Research and planning are key
No matter where you’re at in your real estate journey, McGillivray said that creating a strategic plan “from the acquisition to the cash flow” is essential.
“Whether you’re a homeowner or a real estate investor or a passive investor, understanding how to best capitalize on each one of those transactional moments is going to determine whether or not you succeed in terms of profitability in the space,” he told Daily Hive.
Research is key for those looking to buy. McGillivray said this involves looking at multiple properties, understanding the ins and outs of being a professional buyer, and negotiating the right deals.
Unfortunately, it currently isn’t exactly a buyers’ market.
Royal Lepage’s June report found that last month’s interest rate cut didn’t lead to a noticeable increase in home transactions, suggesting that more cuts to the policy interest rate and improved economic conditions may be needed before there is a materially greater number of homebuyers.
However, things make a shift as we head into fall.
Recent US inflation data is strengthening some hopes that Canada may see another rate cut on July 24.
The US Consumer Price Index (US) indicated that inflation slowed to 3% in June. Experts say this could lead to rate cuts in the States and increase the chances for a cut in Canada’s next announcement.
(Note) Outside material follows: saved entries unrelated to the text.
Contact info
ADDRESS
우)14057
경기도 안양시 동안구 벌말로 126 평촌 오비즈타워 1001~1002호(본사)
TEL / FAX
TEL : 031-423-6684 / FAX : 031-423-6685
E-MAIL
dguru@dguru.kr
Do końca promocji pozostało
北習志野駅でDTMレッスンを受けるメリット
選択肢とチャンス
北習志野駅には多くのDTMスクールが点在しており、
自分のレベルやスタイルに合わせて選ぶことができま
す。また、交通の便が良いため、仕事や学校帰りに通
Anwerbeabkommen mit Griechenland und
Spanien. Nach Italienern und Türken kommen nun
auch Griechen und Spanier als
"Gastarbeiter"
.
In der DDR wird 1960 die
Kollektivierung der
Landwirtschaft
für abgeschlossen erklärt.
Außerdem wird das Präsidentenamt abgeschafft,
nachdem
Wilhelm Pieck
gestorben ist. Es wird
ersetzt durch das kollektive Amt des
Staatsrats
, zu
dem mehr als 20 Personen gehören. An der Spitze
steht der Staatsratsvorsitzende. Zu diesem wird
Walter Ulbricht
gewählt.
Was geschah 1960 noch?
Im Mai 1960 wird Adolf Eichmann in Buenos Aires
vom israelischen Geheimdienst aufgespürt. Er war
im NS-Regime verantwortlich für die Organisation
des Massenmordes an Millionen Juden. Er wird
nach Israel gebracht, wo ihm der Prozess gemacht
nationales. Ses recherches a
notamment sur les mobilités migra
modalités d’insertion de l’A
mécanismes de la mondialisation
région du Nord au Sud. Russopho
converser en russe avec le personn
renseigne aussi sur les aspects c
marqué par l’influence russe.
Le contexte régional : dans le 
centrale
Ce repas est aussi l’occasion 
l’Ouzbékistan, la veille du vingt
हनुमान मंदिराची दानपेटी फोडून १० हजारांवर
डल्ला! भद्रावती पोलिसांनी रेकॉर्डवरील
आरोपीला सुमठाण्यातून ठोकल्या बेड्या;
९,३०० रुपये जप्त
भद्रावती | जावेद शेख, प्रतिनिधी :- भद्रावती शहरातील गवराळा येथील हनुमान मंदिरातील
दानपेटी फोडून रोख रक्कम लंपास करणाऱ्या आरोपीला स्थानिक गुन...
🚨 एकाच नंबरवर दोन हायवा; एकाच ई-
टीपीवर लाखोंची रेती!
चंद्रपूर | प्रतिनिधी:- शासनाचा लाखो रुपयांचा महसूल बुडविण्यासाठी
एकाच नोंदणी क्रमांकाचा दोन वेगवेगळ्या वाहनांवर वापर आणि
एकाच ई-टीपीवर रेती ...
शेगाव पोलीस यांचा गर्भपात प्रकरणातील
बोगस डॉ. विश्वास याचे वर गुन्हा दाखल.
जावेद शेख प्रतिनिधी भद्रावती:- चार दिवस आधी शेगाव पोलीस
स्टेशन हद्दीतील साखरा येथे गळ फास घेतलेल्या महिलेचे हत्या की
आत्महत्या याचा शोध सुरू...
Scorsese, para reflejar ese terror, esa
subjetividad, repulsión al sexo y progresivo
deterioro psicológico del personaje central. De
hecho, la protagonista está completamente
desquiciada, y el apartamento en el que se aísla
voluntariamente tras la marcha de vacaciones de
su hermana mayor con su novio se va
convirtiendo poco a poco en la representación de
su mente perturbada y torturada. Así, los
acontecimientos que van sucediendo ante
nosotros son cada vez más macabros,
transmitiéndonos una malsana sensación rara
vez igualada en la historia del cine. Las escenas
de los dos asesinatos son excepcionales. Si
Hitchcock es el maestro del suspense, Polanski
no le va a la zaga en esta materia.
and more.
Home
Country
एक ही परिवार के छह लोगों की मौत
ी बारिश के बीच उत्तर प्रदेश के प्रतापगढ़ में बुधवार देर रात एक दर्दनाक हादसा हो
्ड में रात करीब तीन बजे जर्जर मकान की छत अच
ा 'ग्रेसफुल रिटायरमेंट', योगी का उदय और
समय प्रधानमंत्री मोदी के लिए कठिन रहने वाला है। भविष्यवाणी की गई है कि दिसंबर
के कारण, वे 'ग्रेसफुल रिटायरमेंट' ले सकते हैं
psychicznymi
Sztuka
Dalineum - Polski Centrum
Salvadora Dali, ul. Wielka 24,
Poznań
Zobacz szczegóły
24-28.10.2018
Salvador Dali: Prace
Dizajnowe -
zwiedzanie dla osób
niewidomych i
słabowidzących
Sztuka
According to Penelope Graham, a mortgage expert at Ratehub.ca, these numbers give Canada’s central bank “further reassurance that inflation is trending in the right direction.”
Planning on selling?
If you’re planning to put your home on the market, McGillivray emphasized the importance of making upgrades that add value but don’t go “over the top.”
Instead, it’s about making upgrades that can offer the best investment return.
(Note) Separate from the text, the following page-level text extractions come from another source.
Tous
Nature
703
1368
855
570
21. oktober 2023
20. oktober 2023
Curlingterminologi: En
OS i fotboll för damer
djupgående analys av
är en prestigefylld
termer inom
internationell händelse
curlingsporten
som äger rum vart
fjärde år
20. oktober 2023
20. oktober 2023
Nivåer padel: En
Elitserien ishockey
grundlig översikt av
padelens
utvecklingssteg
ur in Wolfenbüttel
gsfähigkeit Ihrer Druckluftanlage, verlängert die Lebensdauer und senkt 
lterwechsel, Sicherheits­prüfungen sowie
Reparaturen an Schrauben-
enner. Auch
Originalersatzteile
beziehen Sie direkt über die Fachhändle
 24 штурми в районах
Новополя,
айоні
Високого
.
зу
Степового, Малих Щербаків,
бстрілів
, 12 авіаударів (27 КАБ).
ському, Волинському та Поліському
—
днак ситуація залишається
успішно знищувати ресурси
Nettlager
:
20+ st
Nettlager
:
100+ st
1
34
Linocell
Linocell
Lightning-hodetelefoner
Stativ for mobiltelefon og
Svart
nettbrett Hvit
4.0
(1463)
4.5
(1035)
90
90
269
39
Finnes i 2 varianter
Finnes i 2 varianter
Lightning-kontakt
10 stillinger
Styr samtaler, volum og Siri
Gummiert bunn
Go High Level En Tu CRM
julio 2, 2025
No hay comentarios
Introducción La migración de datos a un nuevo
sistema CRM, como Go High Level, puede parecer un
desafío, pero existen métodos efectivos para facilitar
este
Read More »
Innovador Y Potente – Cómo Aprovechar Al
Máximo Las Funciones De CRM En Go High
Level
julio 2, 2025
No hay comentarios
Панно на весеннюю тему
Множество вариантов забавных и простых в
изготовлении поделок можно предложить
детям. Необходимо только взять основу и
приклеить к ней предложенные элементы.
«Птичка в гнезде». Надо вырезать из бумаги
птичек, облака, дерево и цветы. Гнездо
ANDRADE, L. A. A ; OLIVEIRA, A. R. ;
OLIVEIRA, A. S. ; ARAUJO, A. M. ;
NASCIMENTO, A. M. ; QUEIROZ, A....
That often means paying attention to the curb appeal of the property you’re trying to sell.
McGillivray stressed that “everything from the front door to the hardware to the landscape design” makes a big difference to potential buyers.
The interior shouldn’t be “over-personalized,” so it’s best to avoid bright colours and special finishing.
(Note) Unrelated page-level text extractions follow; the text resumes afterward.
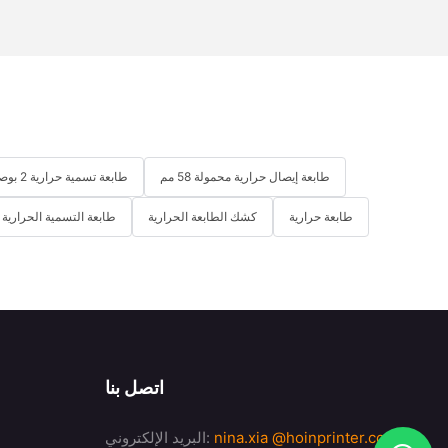
طابعة إيصال حرارية محمولة 58 مم
طابعة تسمية حرارية 2 بوصة
طابعة حرارية
كشك الطابعة الحرارية
طابعة التسمية الحرارية
اتصل بنا
@hoinprinter.com
nina.xia
البريد الإلكتروني:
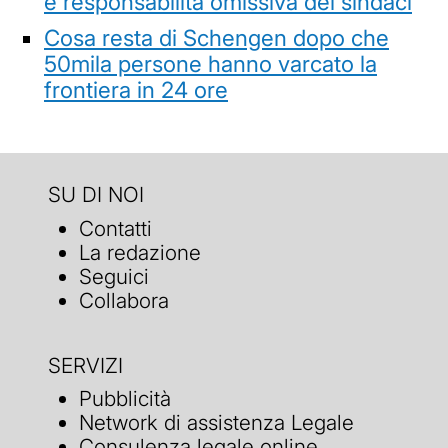
e responsabilità omissiva dei sindaci
Cosa resta di Schengen dopo che
50mila persone hanno varcato la
frontiera in 24 ore
SU DI NOI
Contatti
La redazione
Seguici
Collabora
SERVIZI
Pubblicità
Network di assistenza Legale
Consulenza legale online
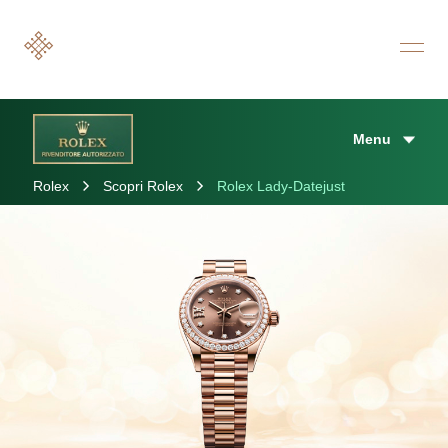
Menu
Rolex
Scopri Rolex
Rolex Lady-Datejust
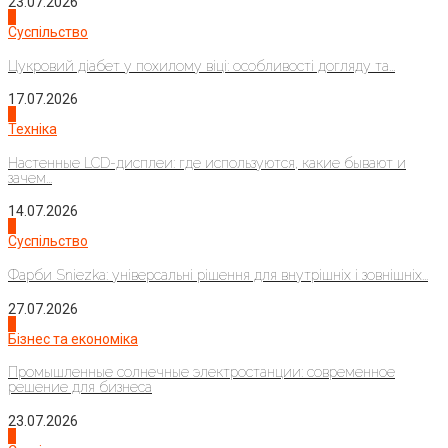
23.07.2026
3
Суспільство
Цукровий діабет у похилому віці: особливості догляду та...
17.07.2026
4
Техніка
Настенные LCD-дисплеи: где используются, какие бывают и
зачем...
14.07.2026
1
Суспільство
Фарби Sniezka: універсальні рішення для внутрішніх і зовнішніх...
27.07.2026
2
Бізнес та економіка
Промышленные солнечные электростанции: современное
решение для бизнеса
23.07.2026
3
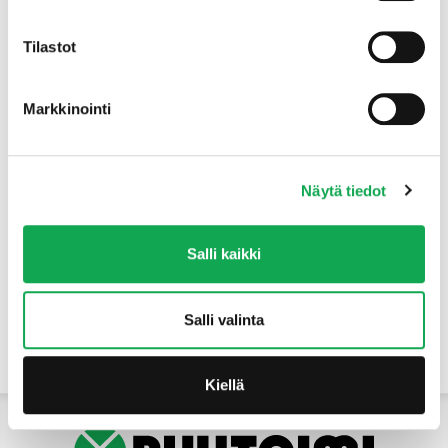
Tuotteet
Tilastot
Markkinointi
Näytä tiedot
Salli kaikki
Salli valinta
Yhteystiedot
Kiellä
“It’s about having a clean slate and staying with a lot of neutrals… and definitely showcasing that the maintenance has been taken care of,” he said.
Small upgrades—like installing new appliances and light fixtures—can also significantly improve a home’s sellability.
Another point to keep in mind is that buyers are much more savvy with their knowledge about home quality.
“They’re doing their due diligence and [getting] homes inspected,” noted McGillivray.
He advised that before putting your home on the market, make sure that all of its maintenance is up to date.
What about renovating?
Maybe you bought a fixer-upper that you want to renovate. While that can be a huge project, McGillivray has extensive experience in the space and a few tips to make the process easier.
The first thing to remember when renovating is that things may not go exactly according to your schedule.
“Prices and labour can change very quickly, so you need to be flexible with your timelines,” he said.
“Spend more time preparing, and don’t jump the gun when it comes to renovations.”
That might mean spending a bit more money to hire a professional to help with coming up with a renovation plan and executing it.
McGillivray added that as interest rates come down, the demand for purchasing properties will go up.
“I think we’re in a bit of a fluctuating, stable, or slowly reducing rate space [and] it’s probably going to be a good time to start considering what might be a good investment in your property, whose going to do it, and who will be planning it out.”